(WORK INSTRUCTIONS):
Scan the records below for the line with "Biscottini energetici senza cottura" and the line with "disponibilidade, acompanhar negociações e", and retype that range exactly, both ends included, pictures excepted.

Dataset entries
"""
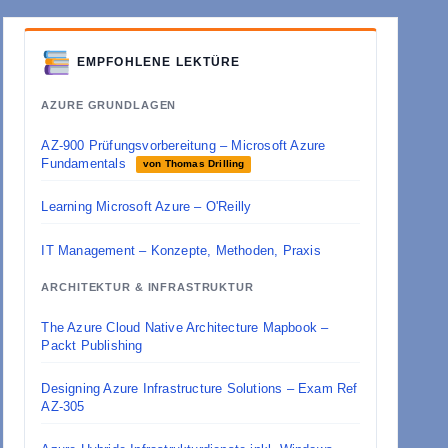
EMPFOHLENE LEKTÜRE
AZURE GRUNDLAGEN
AZ-900 Prüfungsvorbereitung – Microsoft Azure
Fundamentals
von Thomas Drilling
Learning Microsoft Azure – O'Reilly
IT Management – Konzepte, Methoden, Praxis
ARCHITEKTUR & INFRASTRUKTUR
The Azure Cloud Native Architecture Mapbook –
Packt Publishing
Designing Azure Infrastructure Solutions – Exam Ref
AZ-305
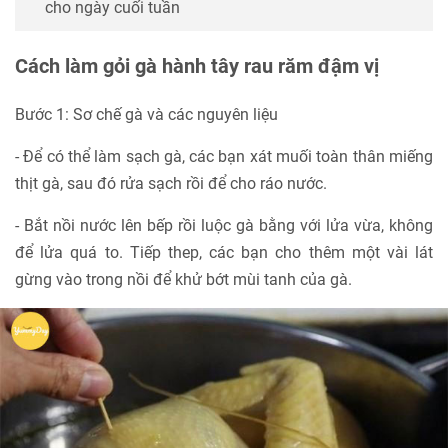
cho ngày cuối tuần
Cách làm gỏi gà hành tây rau răm đậm vị
Bước 1: Sơ chế gà và các nguyên liệu
- Để có thể làm sạch gà, các bạn xát muối toàn thân miếng
thịt gà, sau đó rửa sạch rồi để cho ráo nước.
- Bắt nồi nước lên bếp rồi luộc gà bằng với lửa vừa, không
để lửa quá to. Tiếp thep, các bạn cho thêm một vài lát
gừng vào trong nồi để khử bớt mùi tanh của gà.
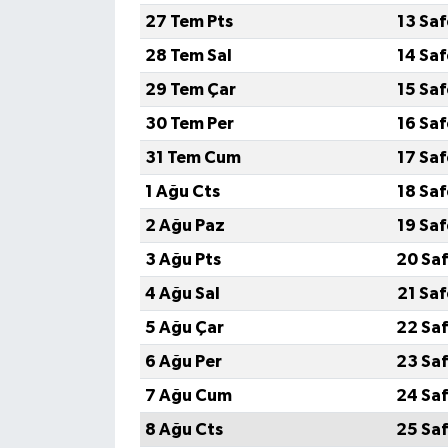
27 Tem Pts
13 Sa
28 Tem Sal
14 Sa
29 Tem Çar
15 Sa
30 Tem Per
16 Sa
31 Tem Cum
17 Sa
1 Ağu Cts
18 Sa
2 Ağu Paz
19 Sa
3 Ağu Pts
20 Saf
4 Ağu Sal
21 Sa
5 Ağu Çar
22 Saf
6 Ağu Per
23 Saf
7 Ağu Cum
24 Saf
8 Ağu Cts
25 Saf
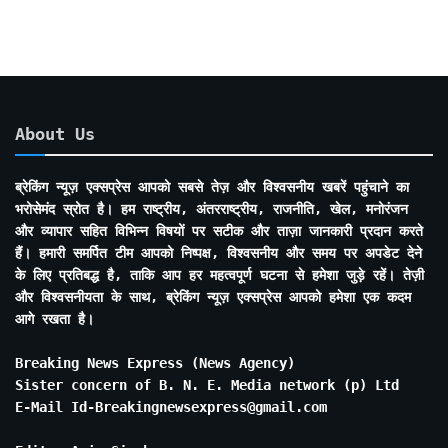
About Us
ब्रेकिंग न्यूज़ एक्सप्रेस आपको सबसे तेज़ और विश्वसनीय खबरें पहुंचाने का
भरोसेमंद स्रोत है। हम राष्ट्रीय, अंतरराष्ट्रीय, राजनीति, खेल, मनोरंजन
और व्यापार सहित विभिन्न विषयों पर सटीक और ताज़ा जानकारी प्रदान करते
हैं। हमारी समर्पित टीम आपको निष्पक्ष, विश्वसनीय और समय पर अपडेट देने
के लिए प्रतिबद्ध है, ताकि आप हर महत्वपूर्ण घटना से हमेशा जुड़े रहें। तेज़ी
और विश्वसनीयता के साथ, ब्रेकिंग न्यूज़ एक्सप्रेस आपको हमेशा एक कदम
आगे रखता है।
Breaking News Express (News Agency)
Sister concern of B. N. E. Media network (p) Ltd
E-Mail Id-Breakingnewsexpress@gmail.com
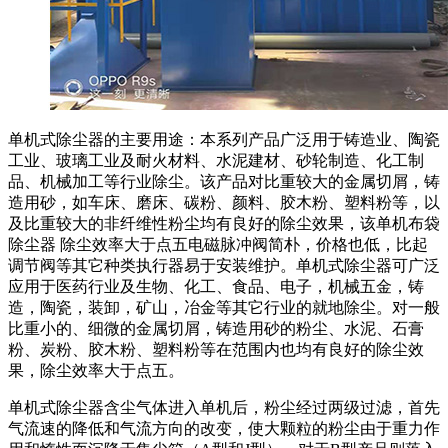
单机式除尘器的主要用途：本系列产品广泛用于铸造业、陶瓷
工业、玻璃工业及耐火材料、水泥建材、砂轮制造、化工制
品、机械加工等行业除尘。该产品对比重较大的金属切屑，铸
造用砂，如车床、磨床、碳粉、颜料、胶木粉、塑料粉等，以
及比重较大的非纤维性粉尘均有良好的除尘效果，该单机布袋
除尘器 除尘效率大于点五电磁脉冲阀简朴，价格也低，比起
调节阀等其它种类执行器易于安装维护。单机式除尘器可广泛
应用于医药行业及生物、化工、食品、电子，机械五金，铸
造，陶瓷，装卸，矿山，冶金等其它行业的就地除尘。对一般
比重小的、细微的金属切屑，铸造用砂的粉尘、水泥、石膏
粉、炭粉、胶木粉、塑料粉等在范围内也均有良好的除尘效
果，除尘效率大于点五。
单机式除尘器含尘气体进入单机后，粉尘经过两级过滤，首先
气流速的降低和气流方向的改变，使大颗粒的粉尘由于重力作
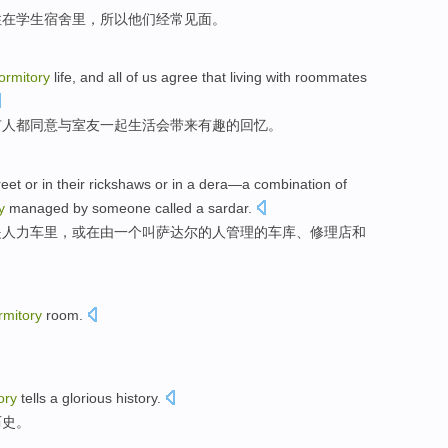
住
在
学生
宿舍里
，
所以
他们
经常见面
。
ormitory
life
, and
all
of us
agree that
living
with
roommates
有人都
同意
与
室友一起生活会
带来
有趣
的回忆。
reet
or
in
their rickshaws
or
in
a
dera
—a
combination
of
y
managed
by
someone
called
a
sardar.
是
人力车
里，
或
在
由
一个
叫
萨达尔
的
人
管理
的
车库
、
修理店
和
rmitory
room.
ory
tells
a
glorious
history
.
历史
。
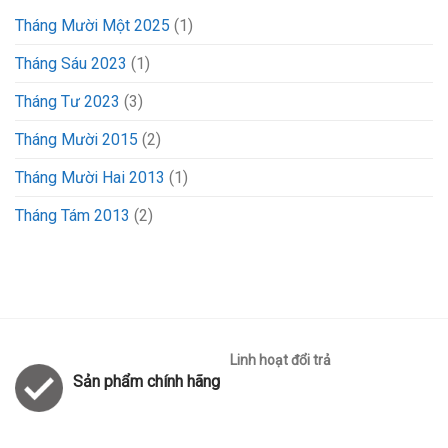
Tháng Mười Một 2025
(1)
Tháng Sáu 2023
(1)
Tháng Tư 2023
(3)
Tháng Mười 2015
(2)
Tháng Mười Hai 2013
(1)
Tháng Tám 2013
(2)
Linh hoạt đổi trả
Sản phẩm chính hãng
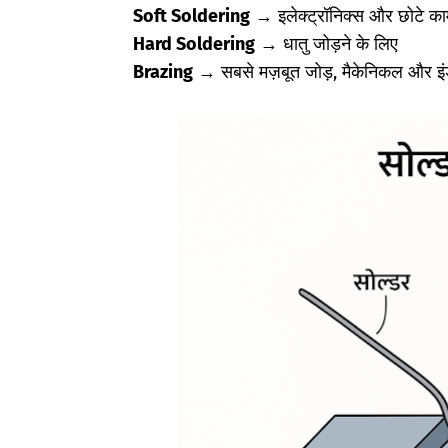
Soft Soldering
→ इलेक्ट्रॉनिक्स और छोटे काम
Hard Soldering
→ धातु जोड़ने के लिए
Brazing
→ सबसे मज़बूत जोड़, मैकेनिकल और इंडस्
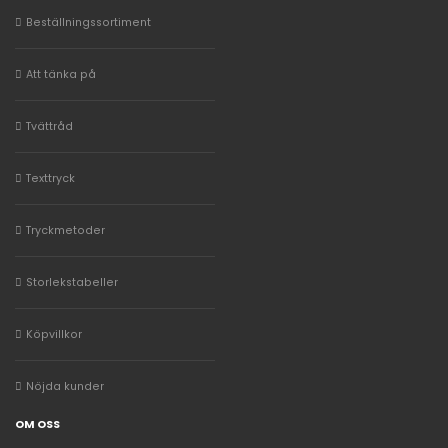
Beställningssortiment
Att tänka på
Tvättråd
Texttryck
Tryckmetoder
Storlekstabeller
Köpvillkor
Nöjda kunder
OM OSS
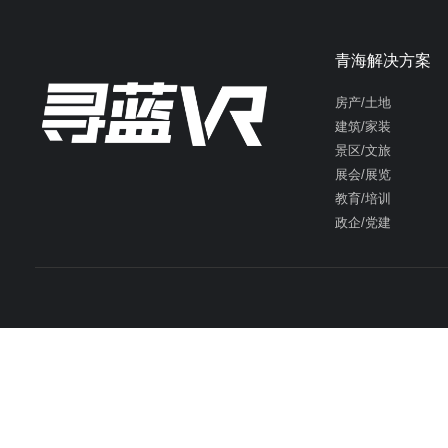
青海解决方案
房产/土地
建筑/家装
景区/文旅
展会/展览
教育/培训
政企/党建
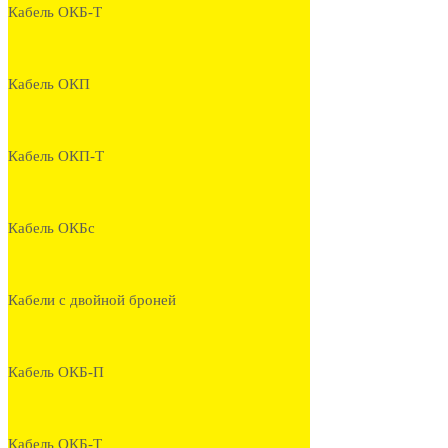
Кабель ОКБ-Т
Кабель ОКП
Кабель ОКП-Т
Кабель ОКБс
Кабели с двойной броней
Кабель ОКБ-П
Кабель ОКБ-Т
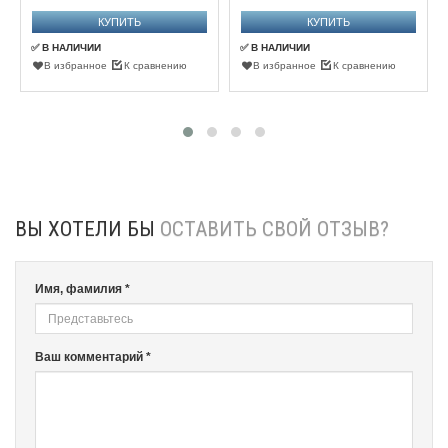
✅ В НАЛИЧИИ
✅ В НАЛИЧИИ
В избранное
К сравнению
В избранное
К сравнению
ВЫ ХОТЕЛИ БЫ
ОСТАВИТЬ СВОЙ ОТЗЫВ?
Имя, фамилия *
Ваш комментарий *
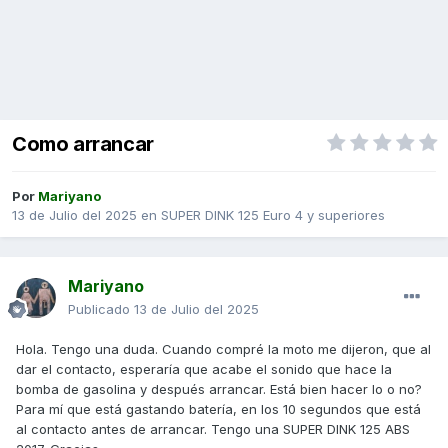
Como arrancar
Por
Mariyano
13 de Julio del 2025
en
SUPER DINK 125 Euro 4 y superiores
Mariyano
Publicado
13 de Julio del 2025
Hola. Tengo una duda. Cuando compré la moto me dijeron, que al
dar el contacto, esperaría que acabe el sonido que hace la
bomba de gasolina y después arrancar. Está bien hacer lo o no?
Para mí que está gastando batería, en los 10 segundos que está
al contacto antes de arrancar. Tengo una SUPER DINK 125 ABS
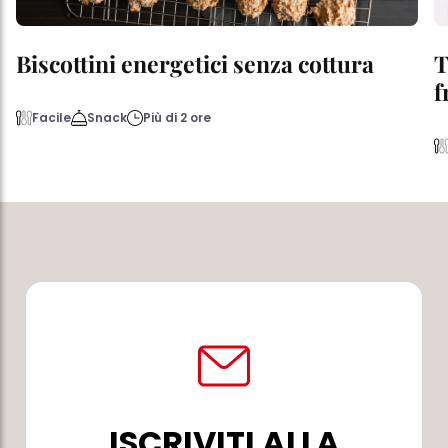
Biscottini energetici senza cottura
T
f
Facile
Snack
Più di 2 ore
ISCRIVITI ALLA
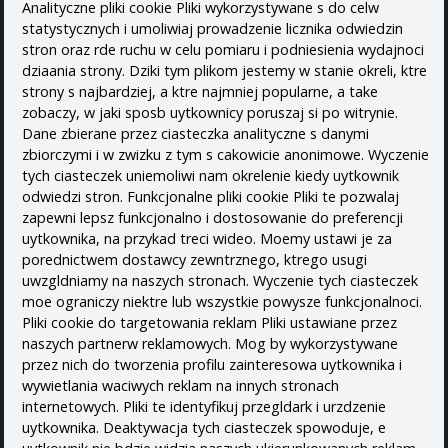
Analityczne pliki cookie Pliki wykorzystywane s do celw
statystycznych i umoliwiaj prowadzenie licznika odwiedzin
stron oraz rde ruchu w celu pomiaru i podniesienia wydajnoci
dziaania strony. Dziki tym plikom jestemy w stanie okreli, ktre
strony s najbardziej, a ktre najmniej popularne, a take
zobaczy, w jaki sposb uytkownicy poruszaj si po witrynie.
Dane zbierane przez ciasteczka analityczne s danymi
zbiorczymi i w zwizku z tym s cakowicie anonimowe. Wyczenie
tych ciasteczek uniemoliwi nam okrelenie kiedy uytkownik
odwiedzi stron. Funkcjonalne pliki cookie Pliki te pozwalaj
zapewni lepsz funkcjonalno i dostosowanie do preferencji
uytkownika, na przykad treci wideo. Moemy ustawi je za
porednictwem dostawcy zewntrznego, ktrego usugi
uwzgldniamy na naszych stronach. Wyczenie tych ciasteczek
moe ograniczy niektre lub wszystkie powysze funkcjonalnoci.
Pliki cookie do targetowania reklam Pliki ustawiane przez
naszych partnerw reklamowych. Mog by wykorzystywane
przez nich do tworzenia profilu zainteresowa uytkownika i
wywietlania waciwych reklam na innych stronach
internetowych. Pliki te identyfikuj przegldark i urzdzenie
uytkownika. Deaktywacja tych ciasteczek spowoduje, e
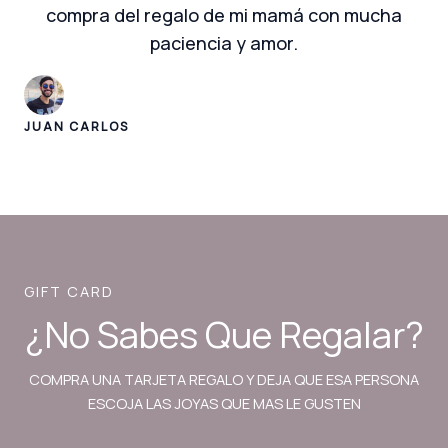
compra del regalo de mi mamá con mucha
paciencia y amor.
JUAN CARLOS
GIFT CARD
¿No Sabes Que Regalar?
COMPRA UNA TARJETA REGALO Y DEJA QUE ESA PERSONA
ESCOJA LAS JOYAS QUE MAS LE GUSTEN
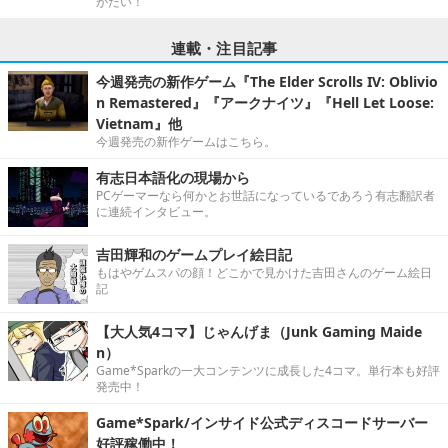
がたい！
連載・注目記事
今週発売の新作ゲーム『The Elder Scrolls IV: Oblivio
n Remastered』『アークナイツ』『Hell Let Loose:
Vietnam』他
今週発売の新作ゲームはこちら。
有志日本語化の現場から
PCゲーマーなら何かとお世話になっているであろう有志翻訳者
に連続インタビュー。
吉田輝和のゲームプレイ絵日記
もはやゲムスパの顔！どこかで見かけた吉田さんのゲーム絵日
記
【大人気4コマ】じゃんげま（Junk Gaming Maide
n）
Game*Sparkの一大コンテンツに成長した4コマ。単行本も好評
発売中！
Game*Spark/インサイド公式ディスコードサーバー
好評稼働中！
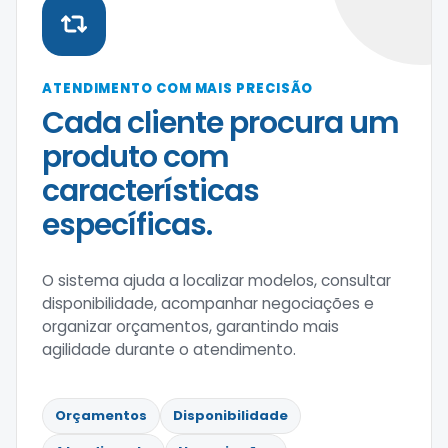
ATENDIMENTO COM MAIS PRECISÃO
Cada cliente procura um
produto com
características
específicas.
O sistema ajuda a localizar modelos, consultar
disponibilidade, acompanhar negociações e
organizar orçamentos, garantindo mais
agilidade durante o atendimento.
Orçamentos
Disponibilidade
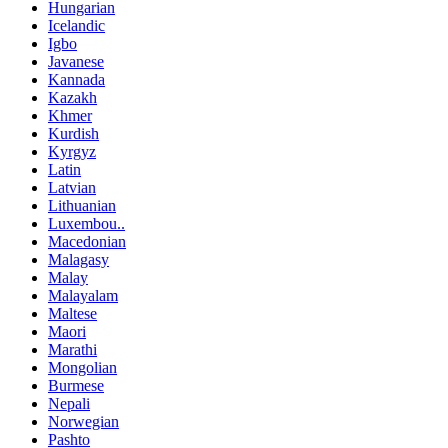
Hungarian
Icelandic
Igbo
Javanese
Kannada
Kazakh
Khmer
Kurdish
Kyrgyz
Latin
Latvian
Lithuanian
Luxembou..
Macedonian
Malagasy
Malay
Malayalam
Maltese
Maori
Marathi
Mongolian
Burmese
Nepali
Norwegian
Pashto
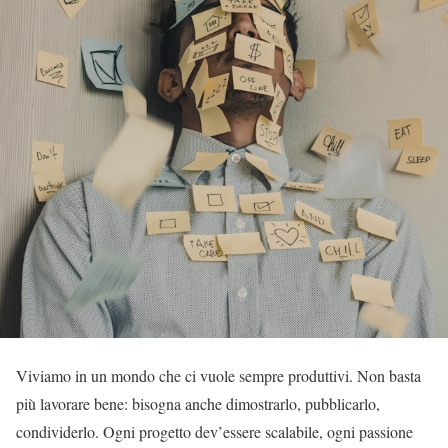
Viviamo in un mondo che ci vuole sempre produttivi. Non basta
più lavorare bene: bisogna anche dimostrarlo, pubblicarlo,
condividerlo. Ogni progetto dev’essere scalabile, ogni passione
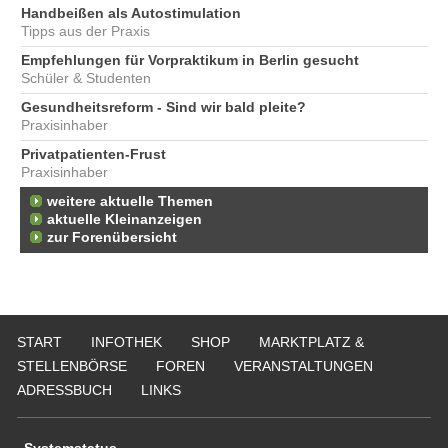
Handbeißen als Autostimulation
Tipps aus der Praxis
Empfehlungen für Vorpraktikum in Berlin gesucht
Schüler & Studenten
Gesundheitsreform - Sind wir bald pleite?
Praxisinhaber
Privatpatienten-Frust
Praxisinhaber
weitere aktuelle Themen
aktuelle Kleinanzeigen
zur Forenübersicht
START
INFOTHEK
SHOP
MARKTPLATZ &
STELLENBÖRSE
FOREN
VERANSTALTUNGEN
ADRESSBUCH
LINKS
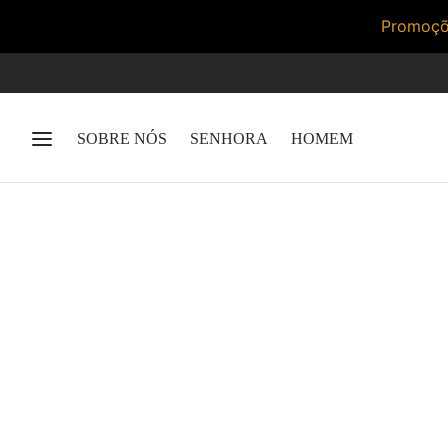
Promoçõe
SOBRE NÓS
SENHORA
HOMEM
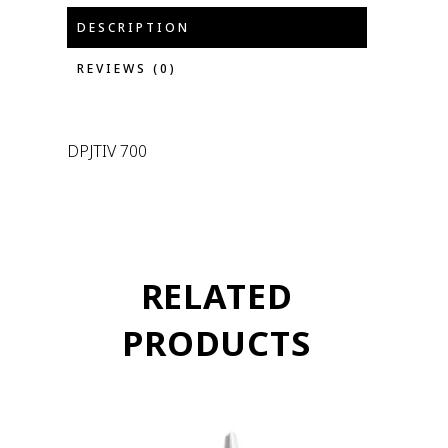
DESCRIPTION
REVIEWS (0)
DPJTIV 700
RELATED
PRODUCTS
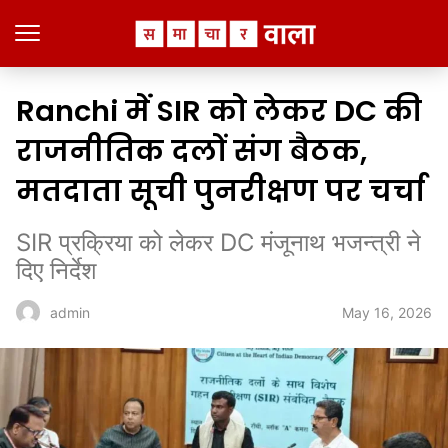
Ranchi में SIR को लेकर DC की
राजनीतिक दलों संग बैठक,
मतदाता सूची पुनरीक्षण पर चर्चा
SIR प्रक्रिया को लेकर DC मंजूनाथ भजन्त्री ने
दिए निर्देश
May 16, 2026
admin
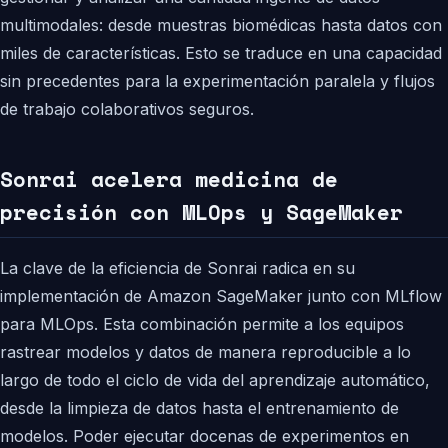
multimodales: desde muestras biomédicas hasta datos con
miles de características. Esto se traduce en una capacidad
sin precedentes para la experimentación paralela y flujos
de trabajo colaborativos seguros.
Sonrai acelera medicina de
precisión con MLOps y SageMaker
La clave de la eficiencia de Sonrai radica en su
implementación de Amazon SageMaker junto con MLflow
para MLOps. Esta combinación permite a los equipos
rastrear modelos y datos de manera reproducible a lo
largo de todo el ciclo de vida del aprendizaje automático,
desde la limpieza de datos hasta el entrenamiento de
modelos. Poder ejecutar docenas de experimentos en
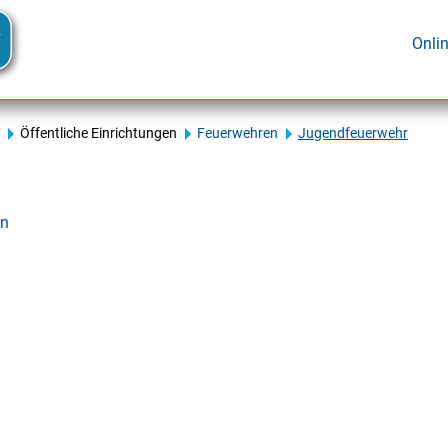
Onli
Öffentliche Einrichtungen
Feuerwehren
Jugendfeuerwehr
en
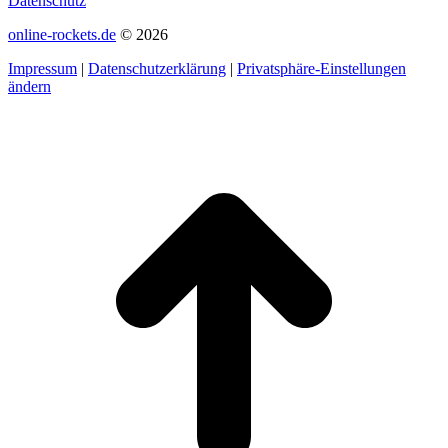
Datenschutz
online-rockets.de
© 2026
Impressum
|
Datenschutzerklärung
|
Privatsphäre-Einstellungen
ändern
t
T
"""
(TASK RESULT):
Biscottini energetici senza cottura
T
f
Facile
Snack
Più di 2 ore
ISCRIVITI ALLA
Analityczne pliki cookie Pliki wykorzystywane s do celw
statystycznych i umoliwiaj prowadzenie licznika odwiedzin
stron oraz rde ruchu w celu pomiaru i podniesienia wydajnoci
dziaania strony. Dziki tym plikom jestemy w stanie okreli, ktre
strony s najbardziej, a ktre najmniej popularne, a take
zobaczy, w jaki sposb uytkownicy poruszaj si po witrynie.
Dane zbierane przez ciasteczka analityczne s danymi
zbiorczymi i w zwizku z tym s cakowicie anonimowe. Wyczenie
tych ciasteczek uniemoliwi nam okrelenie kiedy uytkownik
odwiedzi stron. Funkcjonalne pliki cookie Pliki te pozwalaj
zapewni lepsz funkcjonalno i dostosowanie do preferencji
uytkownika, na przykad treci wideo. Moemy ustawi je za
porednictwem dostawcy zewntrznego, ktrego usugi
uwzgldniamy na naszych stronach. Wyczenie tych ciasteczek
moe ograniczy niektre lub wszystkie powysze funkcjonalnoci.
Pliki cookie do targetowania reklam Pliki ustawiane przez
naszych partnerw reklamowych. Mog by wykorzystywane
przez nich do tworzenia profilu zainteresowa uytkownika i
wywietlania waciwych reklam na innych stronach
internetowych. Pliki te identyfikuj przegldark i urzdzenie
uytkownika. Deaktywacja tych ciasteczek spowoduje, e
compra del regalo de mi mamá con mucha
paciencia y amor.
JUAN CARLOS
GIFT CARD
¿No Sabes Que Regalar?
COMPRA UNA TARJETA REGALO Y DEJA QUE ESA PERSONA
ESCOJA LAS JOYAS QUE MAS LE GUSTEN
がたい！
連載・注目記事
今週発売の新作ゲーム『The Elder Scrolls IV: Oblivio
n Remastered』『アークナイツ』『Hell Let Loose:
Vietnam』他
今週発売の新作ゲームはこちら。
有志日本語化の現場から
PCゲーマーなら何かとお世話になっているであろう有志翻訳者
に連続インタビュー。
吉田輝和のゲームプレイ絵日記
もはやゲムスパの顔！どこかで見かけた吉田さんのゲーム絵日
記
【大人気4コマ】じゃんげま（Junk Gaming Maide
n）
Game*Sparkの一大コンテンツに成長した4コマ。単行本も好評
発売中！
Game*Spark/インサイド公式ディスコードサーバー
好評稼働中！
ATENDIMENTO COM MAIS PRECISÃO
Cada cliente procura um
produto com
características
específicas.
O sistema ajuda a localizar modelos, consultar
disponibilidade, acompanhar negociações e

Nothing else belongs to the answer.